Par des mémoires en défense, enregistrés les 13 novembre 2023 et 13 janvier 2025, la commune de Magny, représentée par Me Kovac, demande au tribunal :
1°) à titre principal, d’ordonner la réalisation d’une nouvelle expertise ;
2°) à titre subsidiaire, de rejeter la requête et, à défaut, de minorer les prétentions indemnitaires du requérant ;
3°) de mettre à la charge de M. B les dépens de l’instance ainsi que le versement d’une somme de 3 500 euros au titre de l’article L. 761-1 du code de justice administrative.

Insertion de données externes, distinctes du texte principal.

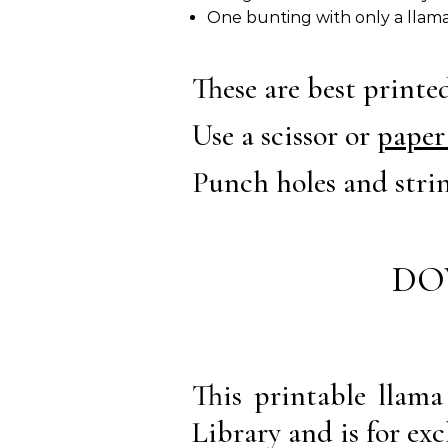
One bunting with only a llama
These are best print
Use a scissor or
paper
Punch holes and stri
DO
This printable llam
Library and is for exc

La commune de Magny soutient que :
— les conclusions tendant à obtenir la réparation des préjudices tirés de « la résistance abusive » sont irrecevables faute d’avoir été précédées d’une demande indemnitaire préalable et, en tout état de cause, les préjudices qui en résulteraient ne sont pas démontrés.
— il apparaît nécessaire de diligenter une nouvelle expertise dès lors que l’appréciation portée par l’expert judiciaire n’est pas corroborée par les autres éléments du dossier, que l’expert n’a pas répondu aux observations qu’elle a présentées et n’a pas davantage rempli toutes les missions qui lui incombaient ;
— elle n’a commis aucune faute de nature à engager sa responsabilité ;
— il n’existe pas de lien de causalité entre une éventuelle faute qu’elle aurait commise et les préjudices subis par M. B ;
— elle a procédé à la suppression du tampon plein au profit d’une grille au-dessus du regard de branchement et il n’est pas démontré que depuis ce changement les inondations perdurent chez M. B ;
— M. B a commis une faute de nature à l’exonérer totalement de sa responsabilité dès lors qu’il s’est illégalement raccordé au réseau communal d’évacuation des eaux pluviales ;
— les demandes indemnitaires tendant à réparer le préjudice financier, le préjudice moral et les troubles dans les conditions d’existence doivent être ramenées à de plus justes proportions.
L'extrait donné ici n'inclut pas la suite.